On Monday, 10 March 2014, the word on the street was that China's exports to the world had plunged, which sent U.S. stock prices lower during the day. Here's the basic information as reported by USA Today:
NEW YORK - Hurt by a weak reading on trade in China and tepid growth in Japan, U.S. stocks started the week off lower Monday as the Standard & Poor's 500 index retreated slightly from record-high levels.
Data released on the weekend showed China's exports fell by an unexpectedly large 18.1% in February, possibly denting hopes trade will help drive the slowing economy while communist leaders push ambitious reforms.
CNBC provides some additional perspective on the narrative being floated by the media that Monday:
U.S. stocks fell on Monday, dragging the S&P 500 down from its latest record, as a deceleration in China's exports had investors fretting about the health of the global economy.
Wall Street's decline "is a reflection of what went on over in China; China's exports dropped pretty startling, and the Chinese are again dropping the value of their currency, which has investors worrying about the global recovery," said Chris Gaffney, a senior market strategist at EverBank.
China's exports unexpectedly fell 18.1 percent last month versus expectations of a 6.8 percent climb.
"We're the largest destination for exports from China, so investors have started questioning what retail sales will look like this week. But the weather had to affect shoppers in February, so just like we had a built in cushion for the jobs number on Friday, we're got the weather excuse for retail sales," said Gaffney.
Now, we should note that the source of the data in this case is China's government, and the reliability of that data has long been considered to be highly questionable.
Fortunately, we don't need to rely on data emanating from China to measure the relative health of its economy. We can instead take advantage of the U.S. Census Bureau's more reliable records for trade between the U.S. and China, which was just updated on Friday, 7 March 2014. Our chart below shows the year-over-year growth rates for all of that trade data from January 1986 through January 2014:
Tracking the growth rates of trade over time is valuable because of what that figure can tell us about the relative health of the national economies engaged in that trade. For example, when a nation's economy is growing more strongly than its domestic economy can support, it will import an increasing amount of goods to meet its needs, and vice versa.

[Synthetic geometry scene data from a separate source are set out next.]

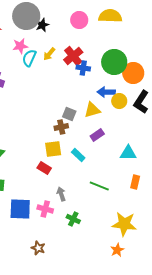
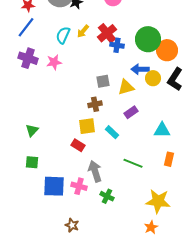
pink star: (20, 46) -> (54, 62), moved
gray square: (69, 114) -> (103, 81), moved, turned -32
gray arrow: (61, 194) -> (95, 171), size x1.5

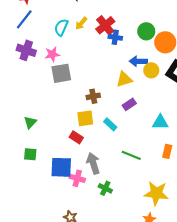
green circle: (148, 39) -> (146, 31), size x0.7
gray square: (103, 81) -> (61, 73), moved, size x1.5
blue square: (54, 186) -> (61, 167), moved

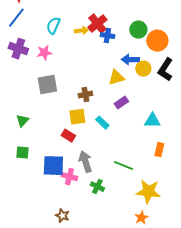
yellow arrow: (81, 23) -> (81, 31), moved, turned -136
gray square: (61, 73) -> (47, 85), moved
green line: (131, 155) -> (123, 166), moved

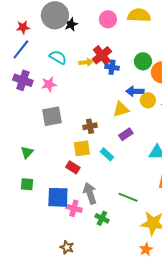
cyan semicircle: (53, 26) -> (58, 57), turned 96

So, if the volume of goods that China exports to the world falls, that would be an indication that the relative economic health of the nations receiving those goods has declined. For the volume of exported Chinese goods to fall so sharply, we would then expect to have noticed a considerable contraction - particularly in the United States, which is a major recipient of the goods that China exports.
What the year-over-year data for the growth rate for the value of trade for the goods that China exports to the U.S. tells us is that the U.S. economy is growing slowly, at least through January 2014 - there is nothing to suggest the development of an unanticipated plunge.
And although we're on record as describing the current state of the U.S. economy as being in a microrecession, we do not observe anything like a sudden contraction in the U.S. economy that would be responsible for the reported decline in China's exports.
So could some other factor explain why Chinese exports would drop so sharply from January 2014 to February 2014's reported figures?
It occurred to us that the timing of the Chinese New Year (or Spring Festival) could be playing a role in these values, since the three-week long festival began on 31 January 2014. Affecting just one day in January 2014, the timing of the 23-day long holiday would place most of its impact in the month of February 2014, during which significantly fewer of China's population would be working.
That timing would also explain in part why China's level of imports were so high in the preceding months - Chinese businesses would have been stocking up on the things they need in advance of China's celebration of the lunar new year.
We find then that the suggestion in news reports of a massive slowdown in China's export economy are not well founded. And perhaps that's why the U.S. stock market closed just fractionally lower on 10 March 2014, with the S&P down by just 0.87 points to 1877.17. If the news of China's export decline in February 2014 was really unexpected, the S&P 500 would have fallen by a far greater value.
That the market didn't fall by any meaningful amount tells us that investors can read a calendar. That so many mainstream media journalists somehow missed the impact of China's largest and longest holiday in reporting China's export data tells us that they have yet to master that skill.